Goal of the exercise: What appears from the first line of the records below through the line containing "다양한 사운드를 레이어링하여 더욱 풍부하고 복잡한" must be reproduced verbatim.

Data for processing below:

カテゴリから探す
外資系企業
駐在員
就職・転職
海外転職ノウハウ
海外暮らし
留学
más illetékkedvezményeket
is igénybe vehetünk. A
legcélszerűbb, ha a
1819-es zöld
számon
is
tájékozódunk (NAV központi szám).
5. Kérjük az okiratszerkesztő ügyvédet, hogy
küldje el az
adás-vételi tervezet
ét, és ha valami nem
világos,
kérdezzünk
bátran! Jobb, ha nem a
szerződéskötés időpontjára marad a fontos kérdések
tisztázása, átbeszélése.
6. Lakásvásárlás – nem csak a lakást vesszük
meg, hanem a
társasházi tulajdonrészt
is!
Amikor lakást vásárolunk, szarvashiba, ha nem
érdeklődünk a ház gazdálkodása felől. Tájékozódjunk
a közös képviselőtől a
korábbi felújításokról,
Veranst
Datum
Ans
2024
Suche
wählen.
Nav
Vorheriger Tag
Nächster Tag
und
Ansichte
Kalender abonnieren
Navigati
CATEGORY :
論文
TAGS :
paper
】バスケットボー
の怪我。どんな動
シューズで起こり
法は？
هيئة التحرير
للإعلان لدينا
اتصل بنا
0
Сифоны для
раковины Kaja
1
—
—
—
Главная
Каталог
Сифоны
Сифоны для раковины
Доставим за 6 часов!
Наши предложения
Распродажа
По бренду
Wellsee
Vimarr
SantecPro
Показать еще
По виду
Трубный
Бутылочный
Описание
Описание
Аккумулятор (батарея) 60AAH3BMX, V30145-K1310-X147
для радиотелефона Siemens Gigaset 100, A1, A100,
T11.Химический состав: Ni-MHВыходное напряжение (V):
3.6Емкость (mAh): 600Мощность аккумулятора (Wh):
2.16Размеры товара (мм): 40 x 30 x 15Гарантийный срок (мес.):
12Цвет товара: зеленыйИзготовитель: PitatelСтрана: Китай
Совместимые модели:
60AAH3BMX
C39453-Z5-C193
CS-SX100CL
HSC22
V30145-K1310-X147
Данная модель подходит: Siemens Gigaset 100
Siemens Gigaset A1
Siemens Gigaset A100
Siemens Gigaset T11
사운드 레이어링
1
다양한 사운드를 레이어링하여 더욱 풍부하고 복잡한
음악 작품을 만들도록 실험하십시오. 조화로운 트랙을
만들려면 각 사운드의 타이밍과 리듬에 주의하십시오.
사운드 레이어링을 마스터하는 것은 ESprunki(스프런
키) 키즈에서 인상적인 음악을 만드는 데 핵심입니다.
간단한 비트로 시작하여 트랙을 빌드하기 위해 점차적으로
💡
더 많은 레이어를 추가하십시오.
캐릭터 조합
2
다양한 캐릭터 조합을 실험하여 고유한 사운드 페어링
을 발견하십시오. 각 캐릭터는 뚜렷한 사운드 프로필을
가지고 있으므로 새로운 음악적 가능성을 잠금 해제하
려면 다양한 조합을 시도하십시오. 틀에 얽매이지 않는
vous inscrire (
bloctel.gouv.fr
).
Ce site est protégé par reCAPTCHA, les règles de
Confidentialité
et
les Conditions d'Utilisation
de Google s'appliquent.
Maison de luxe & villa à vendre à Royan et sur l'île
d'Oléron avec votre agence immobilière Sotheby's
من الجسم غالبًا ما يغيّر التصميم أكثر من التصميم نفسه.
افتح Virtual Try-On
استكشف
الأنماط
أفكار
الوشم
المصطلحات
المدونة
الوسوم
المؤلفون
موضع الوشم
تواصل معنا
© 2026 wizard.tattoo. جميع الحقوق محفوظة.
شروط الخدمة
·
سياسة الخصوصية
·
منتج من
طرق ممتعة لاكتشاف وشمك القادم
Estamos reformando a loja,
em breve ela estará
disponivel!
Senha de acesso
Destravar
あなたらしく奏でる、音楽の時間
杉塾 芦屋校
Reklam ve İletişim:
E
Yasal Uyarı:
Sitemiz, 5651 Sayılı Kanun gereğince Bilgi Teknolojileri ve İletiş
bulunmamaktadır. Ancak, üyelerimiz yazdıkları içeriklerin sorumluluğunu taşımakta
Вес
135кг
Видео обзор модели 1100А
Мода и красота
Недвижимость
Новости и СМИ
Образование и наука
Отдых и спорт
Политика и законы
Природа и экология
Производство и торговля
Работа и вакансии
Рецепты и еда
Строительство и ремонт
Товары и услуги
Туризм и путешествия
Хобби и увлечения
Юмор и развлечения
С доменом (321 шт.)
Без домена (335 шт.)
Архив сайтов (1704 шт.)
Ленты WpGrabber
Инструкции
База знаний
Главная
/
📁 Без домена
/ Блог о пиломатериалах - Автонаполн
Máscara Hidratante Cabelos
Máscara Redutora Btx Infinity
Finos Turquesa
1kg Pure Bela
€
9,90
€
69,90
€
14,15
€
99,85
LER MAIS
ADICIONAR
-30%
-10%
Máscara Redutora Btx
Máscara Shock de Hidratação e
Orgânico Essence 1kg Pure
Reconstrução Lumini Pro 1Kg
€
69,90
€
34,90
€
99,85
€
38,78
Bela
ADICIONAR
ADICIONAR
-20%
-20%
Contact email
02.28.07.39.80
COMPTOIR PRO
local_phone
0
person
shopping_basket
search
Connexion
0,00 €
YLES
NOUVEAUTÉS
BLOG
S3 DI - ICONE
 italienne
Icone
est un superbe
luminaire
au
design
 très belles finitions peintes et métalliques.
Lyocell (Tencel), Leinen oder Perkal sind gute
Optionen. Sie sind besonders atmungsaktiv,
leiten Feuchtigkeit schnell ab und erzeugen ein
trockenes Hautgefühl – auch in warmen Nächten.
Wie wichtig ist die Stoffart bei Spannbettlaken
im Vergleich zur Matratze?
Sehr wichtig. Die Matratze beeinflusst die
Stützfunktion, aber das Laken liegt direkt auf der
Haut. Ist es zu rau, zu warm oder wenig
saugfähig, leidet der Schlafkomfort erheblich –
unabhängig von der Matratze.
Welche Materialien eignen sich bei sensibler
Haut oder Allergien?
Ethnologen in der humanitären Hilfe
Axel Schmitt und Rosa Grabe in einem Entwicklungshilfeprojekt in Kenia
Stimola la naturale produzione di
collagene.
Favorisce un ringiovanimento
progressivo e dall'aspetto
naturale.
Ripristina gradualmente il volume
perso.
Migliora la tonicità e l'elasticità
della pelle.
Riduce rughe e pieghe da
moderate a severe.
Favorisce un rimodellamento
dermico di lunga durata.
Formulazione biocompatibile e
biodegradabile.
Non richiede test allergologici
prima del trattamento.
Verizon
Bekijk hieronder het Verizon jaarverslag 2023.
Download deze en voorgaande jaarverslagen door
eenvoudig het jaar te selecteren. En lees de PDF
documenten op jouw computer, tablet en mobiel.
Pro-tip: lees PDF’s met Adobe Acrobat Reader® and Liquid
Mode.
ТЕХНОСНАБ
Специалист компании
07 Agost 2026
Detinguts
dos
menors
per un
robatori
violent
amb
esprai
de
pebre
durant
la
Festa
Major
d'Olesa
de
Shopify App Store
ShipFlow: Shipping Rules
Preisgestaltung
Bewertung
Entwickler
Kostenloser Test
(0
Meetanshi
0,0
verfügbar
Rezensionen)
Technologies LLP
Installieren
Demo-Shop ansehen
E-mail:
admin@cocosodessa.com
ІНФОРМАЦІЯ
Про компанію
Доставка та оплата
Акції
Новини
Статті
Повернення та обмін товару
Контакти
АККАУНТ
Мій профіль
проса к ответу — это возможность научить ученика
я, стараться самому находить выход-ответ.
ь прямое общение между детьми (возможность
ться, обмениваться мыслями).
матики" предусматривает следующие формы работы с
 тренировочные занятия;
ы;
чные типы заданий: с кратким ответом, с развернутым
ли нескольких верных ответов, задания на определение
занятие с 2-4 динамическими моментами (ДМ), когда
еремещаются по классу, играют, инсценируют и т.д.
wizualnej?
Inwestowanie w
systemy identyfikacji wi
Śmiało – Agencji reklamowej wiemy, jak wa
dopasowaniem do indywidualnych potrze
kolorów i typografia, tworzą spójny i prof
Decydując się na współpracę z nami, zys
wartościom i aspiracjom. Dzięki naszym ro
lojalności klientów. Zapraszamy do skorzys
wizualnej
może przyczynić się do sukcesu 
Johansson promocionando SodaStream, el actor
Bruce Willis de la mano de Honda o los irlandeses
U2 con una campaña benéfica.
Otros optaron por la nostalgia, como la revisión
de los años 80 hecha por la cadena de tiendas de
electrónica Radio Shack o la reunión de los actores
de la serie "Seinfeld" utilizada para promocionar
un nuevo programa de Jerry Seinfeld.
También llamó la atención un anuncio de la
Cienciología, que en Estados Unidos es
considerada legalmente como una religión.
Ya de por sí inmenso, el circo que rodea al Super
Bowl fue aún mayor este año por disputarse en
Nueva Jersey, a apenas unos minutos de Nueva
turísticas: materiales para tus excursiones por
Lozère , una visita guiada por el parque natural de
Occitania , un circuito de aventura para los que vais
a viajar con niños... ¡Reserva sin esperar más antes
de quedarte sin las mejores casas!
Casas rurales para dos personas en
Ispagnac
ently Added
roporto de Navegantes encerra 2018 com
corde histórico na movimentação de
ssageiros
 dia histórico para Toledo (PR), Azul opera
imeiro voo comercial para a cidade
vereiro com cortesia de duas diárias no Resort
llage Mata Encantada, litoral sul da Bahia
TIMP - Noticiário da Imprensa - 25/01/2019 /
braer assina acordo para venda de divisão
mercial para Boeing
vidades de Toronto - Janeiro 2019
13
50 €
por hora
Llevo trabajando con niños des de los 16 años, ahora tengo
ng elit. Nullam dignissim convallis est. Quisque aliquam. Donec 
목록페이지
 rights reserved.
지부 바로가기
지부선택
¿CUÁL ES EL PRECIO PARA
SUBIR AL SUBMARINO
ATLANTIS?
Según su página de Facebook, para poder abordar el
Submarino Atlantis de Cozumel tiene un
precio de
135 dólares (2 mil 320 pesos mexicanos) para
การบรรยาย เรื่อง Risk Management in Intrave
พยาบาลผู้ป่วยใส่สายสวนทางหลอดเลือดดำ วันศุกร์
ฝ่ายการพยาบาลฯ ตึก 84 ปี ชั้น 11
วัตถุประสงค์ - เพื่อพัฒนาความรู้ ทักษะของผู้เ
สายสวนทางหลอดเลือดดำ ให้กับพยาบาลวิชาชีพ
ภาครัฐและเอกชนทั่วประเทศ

End of Data for processing.

Task answer:
カテゴリから探す
外資系企業
駐在員
就職・転職
海外転職ノウハウ
海外暮らし
留学
más illetékkedvezményeket
is igénybe vehetünk. A
legcélszerűbb, ha a
1819-es zöld
számon
is
tájékozódunk (NAV központi szám).
5. Kérjük az okiratszerkesztő ügyvédet, hogy
küldje el az
adás-vételi tervezet
ét, és ha valami nem
világos,
kérdezzünk
bátran! Jobb, ha nem a
szerződéskötés időpontjára marad a fontos kérdések
tisztázása, átbeszélése.
6. Lakásvásárlás – nem csak a lakást vesszük
meg, hanem a
társasházi tulajdonrészt
is!
Amikor lakást vásárolunk, szarvashiba, ha nem
érdeklődünk a ház gazdálkodása felől. Tájékozódjunk
a közös képviselőtől a
korábbi felújításokról,
Veranst
Datum
Ans
2024
Suche
wählen.
Nav
Vorheriger Tag
Nächster Tag
und
Ansichte
Kalender abonnieren
Navigati
CATEGORY :
論文
TAGS :
paper
】バスケットボー
の怪我。どんな動
シューズで起こり
法は？
هيئة التحرير
للإعلان لدينا
اتصل بنا
0
Сифоны для
раковины Kaja
1
—
—
—
Главная
Каталог
Сифоны
Сифоны для раковины
Доставим за 6 часов!
Наши предложения
Распродажа
По бренду
Wellsee
Vimarr
SantecPro
Показать еще
По виду
Трубный
Бутылочный
Описание
Описание
Аккумулятор (батарея) 60AAH3BMX, V30145-K1310-X147
для радиотелефона Siemens Gigaset 100, A1, A100,
T11.Химический состав: Ni-MHВыходное напряжение (V):
3.6Емкость (mAh): 600Мощность аккумулятора (Wh):
2.16Размеры товара (мм): 40 x 30 x 15Гарантийный срок (мес.):
12Цвет товара: зеленыйИзготовитель: PitatelСтрана: Китай
Совместимые модели:
60AAH3BMX
C39453-Z5-C193
CS-SX100CL
HSC22
V30145-K1310-X147
Данная модель подходит: Siemens Gigaset 100
Siemens Gigaset A1
Siemens Gigaset A100
Siemens Gigaset T11
사운드 레이어링
1
다양한 사운드를 레이어링하여 더욱 풍부하고 복잡한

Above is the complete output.